The Fear and Loathing in gorton and denton
The Westminster bubble has spent their time gnawing on its own scandals, but the real story, the genuine barometer of where British campaigning is heading, lay hundreds of miles away in the rain‑soaked streets of Gorton and Denton. This is a constituency split down the middle, a place where two political climates exist side by side: Manchester’s youthful, diverse wards on one hand, and Tameside’s older, more traditional communities on the other.
Electoral Calculus claims this seat might even fall to Reform, projecting them at 32 per cent to Labour’s 22.6 per cent and the Greens not far behind on 23.3 per cent. The predicted probability of victory is Reform 61 per cent, Labour 21 per cent and Greens 18 per cent, turning what was once a Labour stronghold into a three‑cornered brawl.

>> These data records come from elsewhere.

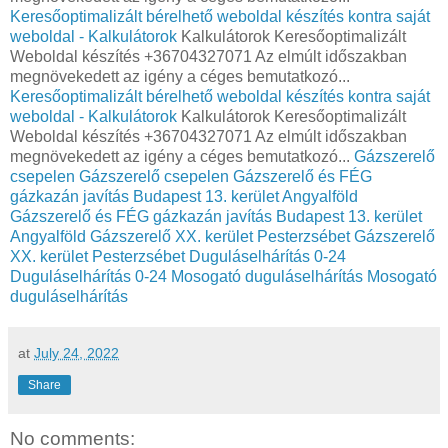
Keresőoptimalizált bérelhető weboldal készítés kontra saját
weboldal - Kalkulátorok
Kalkulátorok Keresőoptimalizált
Weboldal készítés +36704327071 Az elmúlt időszakban
megnövekedett az igény a céges bemutatkozó...
Keresőoptimalizált bérelhető weboldal készítés kontra saját
weboldal - Kalkulátorok
Kalkulátorok Keresőoptimalizált
Weboldal készítés +36704327071 Az elmúlt időszakban
megnövekedett az igény a céges bemutatkozó...
Gázszerelő
csepelen
Gázszerelő csepelen
Gázszerelő és FÉG
gázkazán javítás Budapest 13. kerület Angyalföld
Gázszerelő és FÉG gázkazán javítás Budapest 13. kerület
Angyalföld
Gázszerelő XX. kerület Pesterzsébet
Gázszerelő
XX. kerület Pesterzsébet
Duguláselhárítás 0-24
Duguláselhárítás 0-24
Mosogató duguláselhárítás
Mosogató
duguláselhárítás
at
July 24, 2022
Share
No comments:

Andy Burnham is Britain’s Biggest Tyre Kicker
Some men are born to lead, some achieve leadership, and some spend their lives circling the car park, prodding Ford Fiestas with the toe of their shoe. Andy Burnham, Mayor of Greater Manchester, has perfected the latter art. If there is a political equivalent of loitering outside a dealership with no intention of buying, Burnham has cornered the market.
From his early New Labour days, he presented himself as Labour’s wholesome everyman, football scarf draped, hair floppy, forever reminding us he was “from Leigh”. PR immaculate, optics perfect. Behind the grin, though, his ministerial stints produced more cautious nudges than roaring accelerations.